Heirs of German Santiago


Facts:
In 1998, the Heirs of Santiago filed a complaint for injunction against Pinga (Eduardo) and
Saavedra, seeking to enjoin the latter from committing acts of depredation on their
properties.
Pinga and Saavedra filed their Amended Answer with Counterclaim, alleging that Pinga's
father (Edmundo) had been in possession of such properties since the 1930s, that the
Santiagos were previosusly ordered ejected from the properties after a complaint for
forcible entry filed by the Heirs of Pinga's father, and that owing to the Santiagos' forcible
re-entry and the irresponsible and reckless filing of the case, they should be awarded
damages instead.
By 2005, the Santiagos failed to present their evidence upon motion by Pinga and
Saavedra, the RTC dismissed the complaint for failure to prosecute. The RTC also allowed
Pinga and Saavedra to present their evidence ex parte.
Santiagos filed a Motion for Reconsideration, praying that the entire action, including the
counterclaim, be dismissed and that Pinga and Saavedra be disallowed to present their
evidence ex parte. Citing jurisprudence, they claimed that compulsory counterclaims
cannot be adjudicated independently of plaintiff's cause of action, therefore, the dismissal
of the complaint complaint carries with it that of the compulsory counterclaim.
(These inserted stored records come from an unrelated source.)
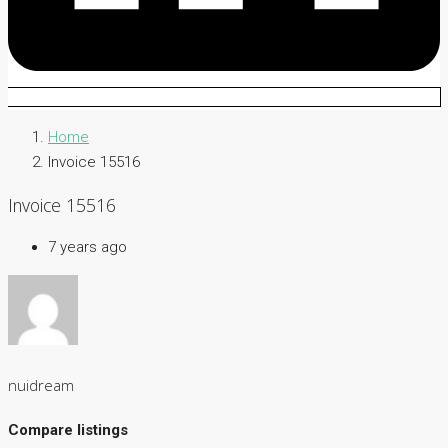
Home
Invoice 15516
Invoice 15516
7 years ago
nuidream
Compare listings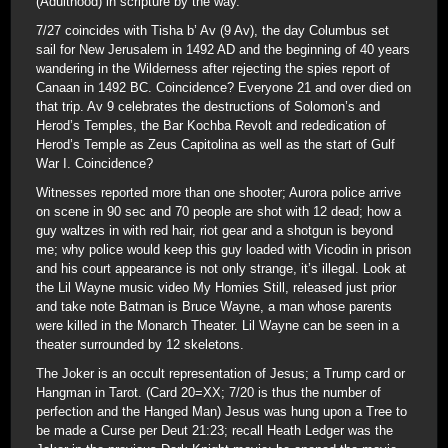
(Adulthood) in scripture by the way.
7/27 coincides with Tisha b’ Av (9 Av), the day Columbus set
sail for New Jerusalem in 1492 AD and the beginning of 40 years
wandering in the Wilderness after rejecting the spies report of
Canaan in 1492 BC. Coincidence? Everyone 21 and over died on
that trip. Av 9 celebrates the destructions of Solomon’s and
Herod’s Temples, the Bar Kochba Revolt and rededication of
Herod’s Temple as Zeus Capitolina as well as the start of Gulf
War I. Coincidence?
Witnesses reported more than one shooter; Aurora police arrive
on scene in 90 sec and 70 people are shot with 12 dead; how a
guy waltzes in with red hair, riot gear and a shotgun is beyond
me; why police would keep this guy loaded with Vicodin in prison
and his court appearance is not only strange, it’s illegal. Look at
the Lil Wayne music video My Homies Still, released just prior
and take note Batman is Bruce Wayne, a man whose parents
were killed in the Monarch Theater. Lil Wayne can be seen in a
theater surrounded by 12 skeletons.
The Joker is an occult representation of Jesus; a Trump card or
Hangman in Tarot. (Card 20=XX; 7/20 is thus the number of
perfection and the Hanged Man) Jesus was hung upon a Tree to
be made a Curse per Deut 21:23; recall Heath Ledger was the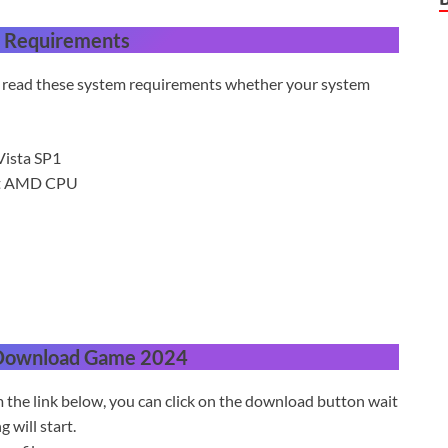
 Requirements
st read these system requirements whether your system
ista SP1
ent AMD CPU
 Download Game 2024
 the link below, you can click on the download button wait
will start.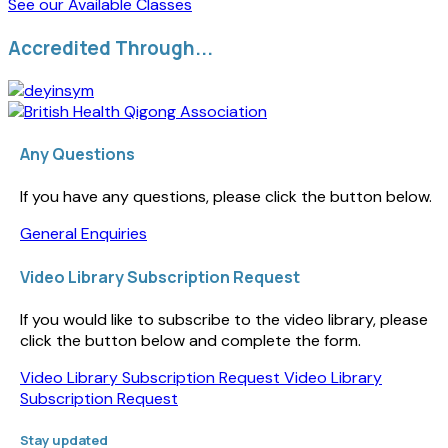
See our Available Classes
Accredited Through...
Any Questions
If you have any questions, please click the button below.
General Enquiries
Video Library Subscription Request
If you would like to subscribe to the video library, please
click the button below and complete the form.
Video Library Subscription Request
Video Library
Subscription Request
Stay updated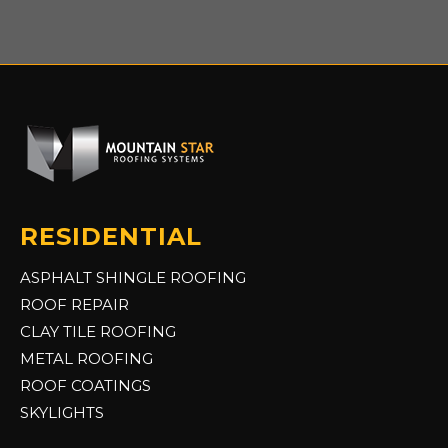
RESIDENTIAL
ASPHALT SHINGLE ROOFING
ROOF REPAIR
CLAY TILE ROOFING
METAL ROOFING
ROOF COATINGS
SKYLIGHTS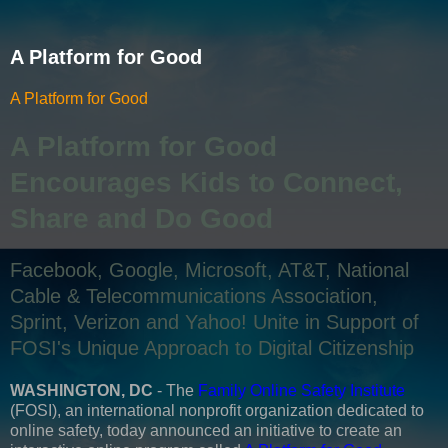
A Platform for Good
A Platform for Good
A Platform for Good
Encourages Kids to Connect,
Share and Do Good
Facebook, Google, Microsoft, AT&T, National
Cable & Telecommunications Association,
Sprint, Verizon and Yahoo! Unite in Support of
FOSI's Unique Approach to Digital Citizenship
WASHINGTON, DC
- The
Family Online Safety Institute
(FOSI), an international nonprofit organization dedicated to
online safety, today announced an initiative to create an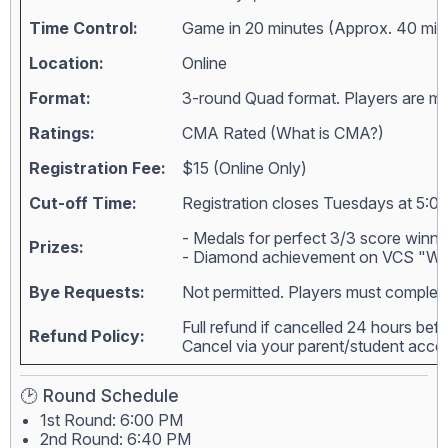
Time Control:
Game in 20 minutes (Approx. 40 min
Location:
Online
Format:
3-round Quad format. Players are matc
Ratings:
CMA Rated (
What is CMA?
)
Registration Fee:
$15 (Online Only)
Cut-off Time:
Registration closes Tuesdays at 5:00
- Medals for perfect 3/3 score winne
Prizes:
- Diamond achievement on VCS "Wall
Bye Requests:
Not permitted. Players must complete
Full refund if cancelled 24 hours bef
Refund Policy:
Cancel via your parent/student acc
🕑 Round Schedule
1st Round: 6:00 PM
2nd Round: 6:40 PM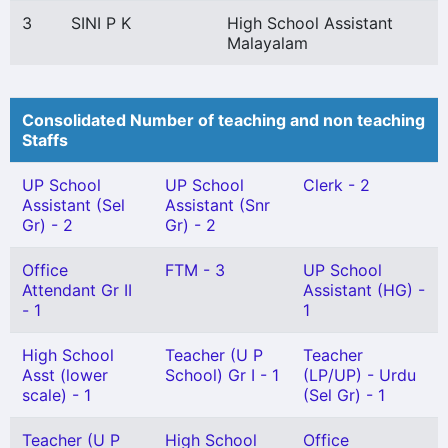
3
SINI P K
High School Assistant
Malayalam
Consolidated Number of teaching and non teaching
Staffs
UP School
UP School
Clerk - 2
Assistant (Sel
Assistant (Snr
Gr) - 2
Gr) - 2
Office
FTM - 3
UP School
Attendant Gr II
Assistant (HG) -
- 1
1
High School
Teacher (U P
Teacher
Asst (lower
School) Gr I - 1
(LP/UP) - Urdu
scale) - 1
(Sel Gr) - 1
Teacher (U P
High School
Office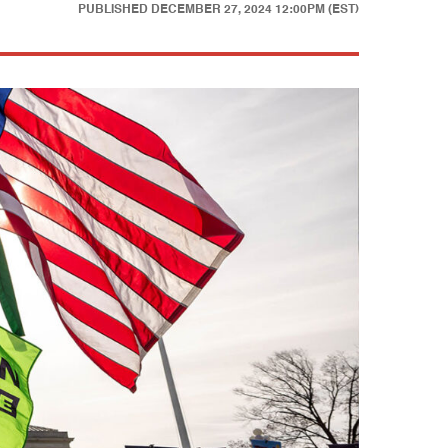
PUBLISHED
DECEMBER 27, 2024 12:00PM (EST)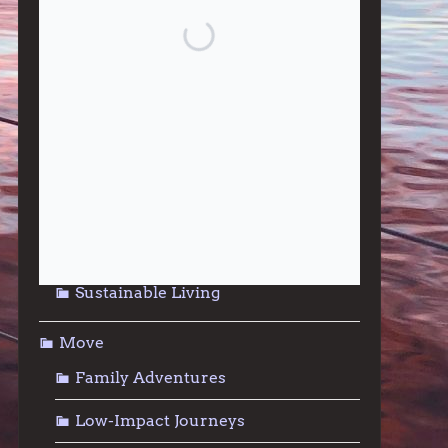
Give
Community Support
Effective Altruism
Giving & Generosity
Live
Food & Foraging
Repair & Reuse
Sustainable Living
Move
Family Adventures
Low-Impact Journeys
RTC granted the Santiagos' Motion for Reconsideration and dismissed the counterclaim
on the ground that there was no opposition to the MOR .
The matter was elevated directly to the SC by way of Petition for Review under Rule 45 on
a pure question of law.
Issue
Whether the dismissal of the complaint carries with it the dimissal of the compulsory
counterclaim.
Held:
No. The Court said that the former jurisprudential rule can no longer stand in light of the
change introduced in Sec. 3, Rule 17 of the 1997 Rules of Civil Procedure which contains
an explicit proviso that if the complaint is dismissed due to the fault of the plaintiff, such
dismissal is WITHOUT PREJUDICE TO THE RIGHT OF THE DEFENDANT TO
PROSECUTE HIS COUNTERCLAIM IN THE SAME OR IN A SEPARATE ACTION.
In a compulsory counterclaim, the fact that the culpable acts on which it is based are
founded withing the same transaction or occurrence as the complaint, is insufficient
causation to negate the counterclaim together with the complaint. While the dismissal or
withdrawal precludes the pursuit of litigation, either through his own initiative or fault, it
would be unfair to similarly encumber the defendant who did not maintain such initiative
or fault. If the defendant similarly moves or the dismissal of the counterclaim or neglects
to timely pursue such action, the dismissal of the counterclaim should be premised on
such grounds imputable to the defendants and not on the actuations of the plaintiff.
If the RTC were to dismiss the counterclaim, it should be on the merits of such
counterclaim and not because of the survival of the complaint.